What Armstrong didn’t notice was the movement of a curtain in a window below his flat. For the past two weeks, Mrs Catherine Hill, a light sleeper and eccentric widow in her late sixties, had been performing her patriotic duty by keeping an eye on her upstairs neighbour. Two charming young men had popped by for a cup of tea one afternoon, and had told her that they suspected Mr Armstrong might be up to no good – something to do with Communists, they said – and so would Mrs Hill let them know whether he had any visitors, and at what times he went in and out? They gave her a number she could call any time, day or night, in case she wanted to report something urgently. Mrs Hill closed the curtain and walked over to her telephone. It felt good to do her bit, she thought, not that she was a fascist – heaven forbid! – but if there was one thing her late husband had hated more than anything else it was Bolsheviks.
The car started easily, as it always did. Although the Daimler had cost him some £700, Armstrong maintained it was worth every penny. He turned into Victoria Street and headed towards the station. There, he turned left and accelerated sharply down Vauxhall Bridge Road, making his way towards the river. He allowed himself to breathe out a little, aware that his shoulders were abnormally tense. He would see Anne, albeit very briefly, and then get out of London.

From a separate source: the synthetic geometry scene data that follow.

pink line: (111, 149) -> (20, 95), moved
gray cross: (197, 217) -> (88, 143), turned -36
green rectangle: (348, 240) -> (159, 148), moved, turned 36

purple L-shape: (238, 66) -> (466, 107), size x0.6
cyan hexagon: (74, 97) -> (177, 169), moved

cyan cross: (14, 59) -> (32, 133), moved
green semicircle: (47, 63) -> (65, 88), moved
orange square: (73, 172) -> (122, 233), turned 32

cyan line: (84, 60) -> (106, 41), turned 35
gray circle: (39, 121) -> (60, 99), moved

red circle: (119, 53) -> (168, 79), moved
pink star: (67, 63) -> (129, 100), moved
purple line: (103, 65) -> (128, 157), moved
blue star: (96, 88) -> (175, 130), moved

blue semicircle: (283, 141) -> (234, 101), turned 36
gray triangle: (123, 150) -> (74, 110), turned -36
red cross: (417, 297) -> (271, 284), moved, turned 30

The side of the black van read ‘Steinberg & Son – Purveyors of Fine Groceries’. Saul Steinberg was proud of his business, although he was far more proud of Ben, his thirteen-year-old son, who had been acting as his delivery boy during the summer holidays. He had painted the ‘& Son’ on himself, his chest swelling with paternal pride. One day Ben would inherit the business, and he would doubtless make a real go of it. He had a good head, Saul reck
oned, had taken after his father.
But such moments of optimism were few. Saul knew that there might not be a business for Ben to inherit. The pages of the order book were filling far more slowly these days, and they had only a few remaining customers up West. No reasons had been given by those who would tell them abruptly one morning, ‘I’m afraid we have a new supplier, Mr Steinberg – good day.’ Some of the housekeepers were a little more kind, would apologise profusely and remind him conspiratorially how difficult it was to employ someone from the East End these days, how the lady of the house couldn’t have it. Saul hated the euphemism, because ‘East End’ meant nothing more than ‘Jewish’.

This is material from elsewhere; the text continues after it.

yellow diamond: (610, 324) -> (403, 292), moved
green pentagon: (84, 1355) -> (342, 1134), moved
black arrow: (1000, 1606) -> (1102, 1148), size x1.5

Saul knew from the smashed-up windows of his shop, from the Star of David repeatedly painted on his van, not to mention the graffiti – ‘Filthy Jew’, ‘Back Home Shylock’ – that times were bad, almost as bad as they were in Germany. He had cousins there, and they were telling him the most horrific stories, stories of Orthodox Jews having their beards shaved off in public, stories of beatings, even murders.

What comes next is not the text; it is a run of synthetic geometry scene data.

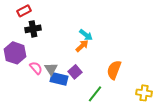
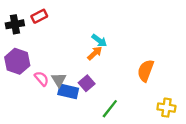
red rectangle: (24, 11) -> (39, 16), moved
black cross: (33, 29) -> (15, 24), moved
orange semicircle: (114, 70) -> (146, 71), moved

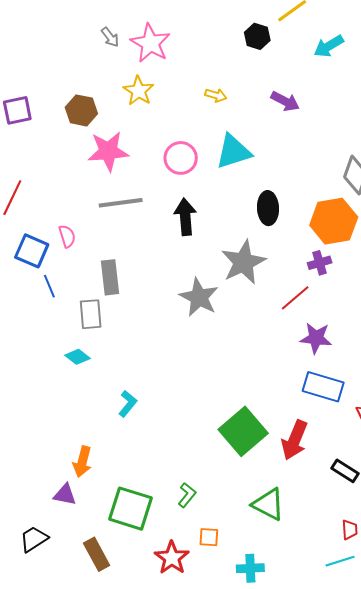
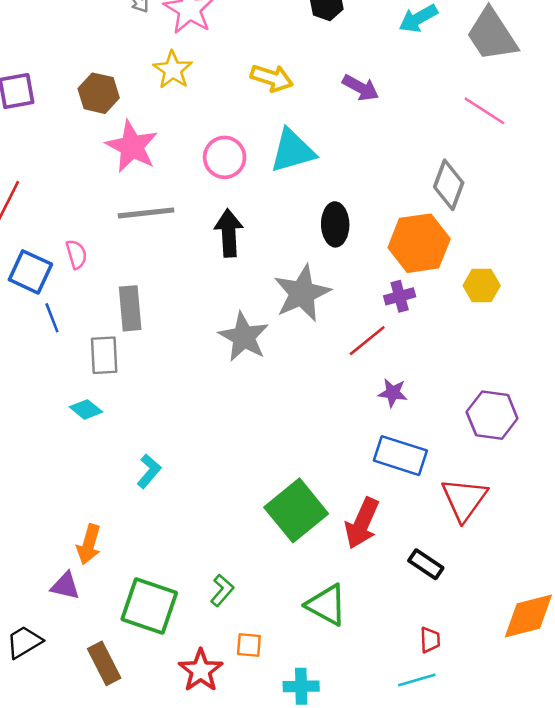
yellow arrow: (216, 95) -> (272, 78), size x1.5
pink star: (108, 151) -> (132, 146), turned 30
purple star: (316, 338) -> (393, 393), size x0.7

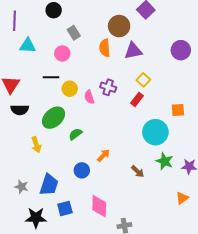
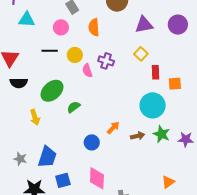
orange semicircle: (105, 48) -> (94, 27), moved
purple triangle: (133, 51) -> (144, 25), moved
yellow circle: (70, 89) -> (75, 55), moved
red rectangle: (137, 99) -> (155, 72), moved, turned -40
orange arrow: (104, 155) -> (113, 128), moved
blue circle: (82, 170) -> (92, 142), moved
brown arrow: (138, 171) -> (138, 136), moved, turned -56
orange triangle: (182, 198) -> (168, 182), moved

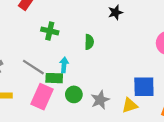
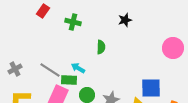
green cross: (50, 31) -> (73, 22), moved
cyan arrow: (64, 65) -> (78, 68), turned -64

It was happening here as well. Only the other night, his wife Anja had come home in tears, her clothes dishevelled and torn. It had taken her twenty minutes to calm down enough to tell Saul how she had been surrounded by a gang of Blackshirts. They had threatened to cut her up, to rape her, to kill her. They had called her the most terrible names, and the more she pleaded, the more they laughed. The worst thing about it, she said, was that people had walked past, not wanting to get involved – even a policeman! What was going to happen to them if even policemen were ignoring their plight? She hadn’t thought it would be like this in England. Were they to be hated wherever they went? It had taken a gang of Jewish boys to set her free, their presence giving her the opportunity to run away before a vicious fight broke out between the two gangs. It’ll get better, said Saul, hugging his wife, knowing in his heart that his words of comfort were hollow words.